The solution is clearly to foster social and cultural inclusion at all levels in order to reduce the risk of HIV transmission amongst those who are marginalised by current approaches to HIV prevention. This does not solely mean creating a health education system that includes groups not traditionally recognised, but instilling the importance of universal self-determination into the collective American consciousness. Education, governmental policies, and simple social interactions must reflect this, so that future generations of traditionally marginalised people will not find themselves consigned to the edges of social acceptance.

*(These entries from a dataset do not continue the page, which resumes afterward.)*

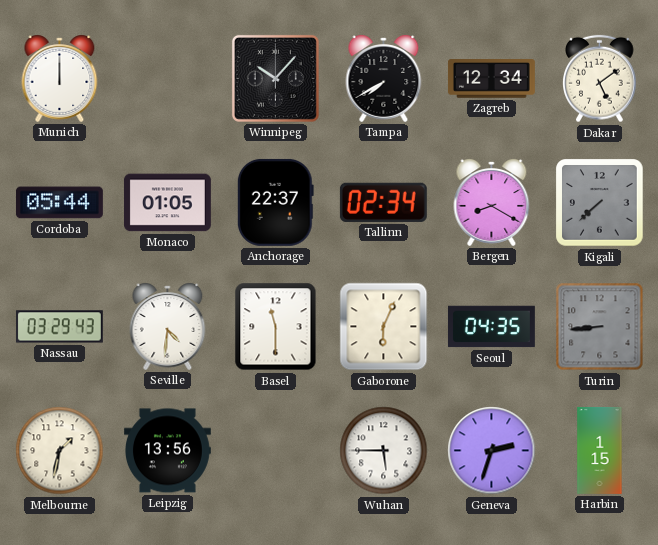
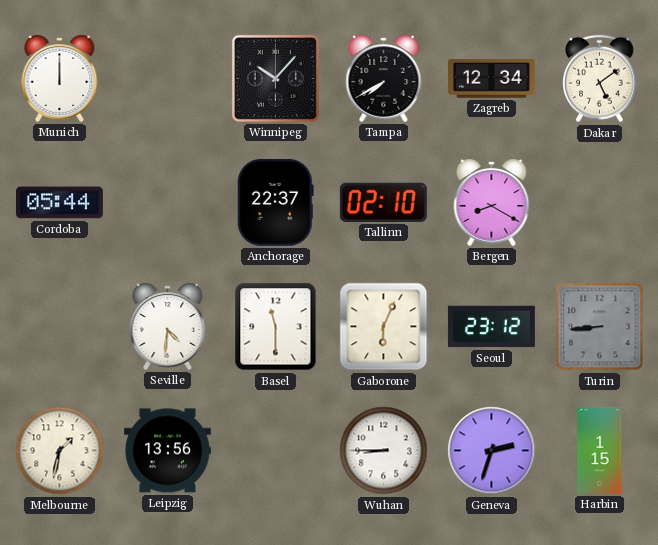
Monaco: 01:05 -> none
Tallinn: 02:34 -> 02:10
Kigali: 7:38 -> none
Nassau: 03:29 -> none
Seoul: 04:35 -> 23:12
Wuhan: 5:45 -> 8:45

Ignoring people’s selfhood is not merely hurtful and divisive: it is deadly. People are not mere characters in a grand, sweeping narrative: human experience too large and too complex to be reduced to facile fictionalized representations. In order to reduce the risk of HIV amongst marginalized populations, it is necessary to discard these fables and adopt a school of thought that embraces the intrinsic value of everyone, regardless of sex, gender, gender identity, ethnicity, race, or any other ascribed status. The myths that deprive people of their agency are akin to the “boot stamping on a human face forever” of George Orwell’s Nineteen Eighty-Four. It is imperative to abandon these myths to ensure that this humanity-destroying, soul- crushing world will not exist for those who exist outside the traditional American narrative. We ignore the agency of individual human beings at our peril.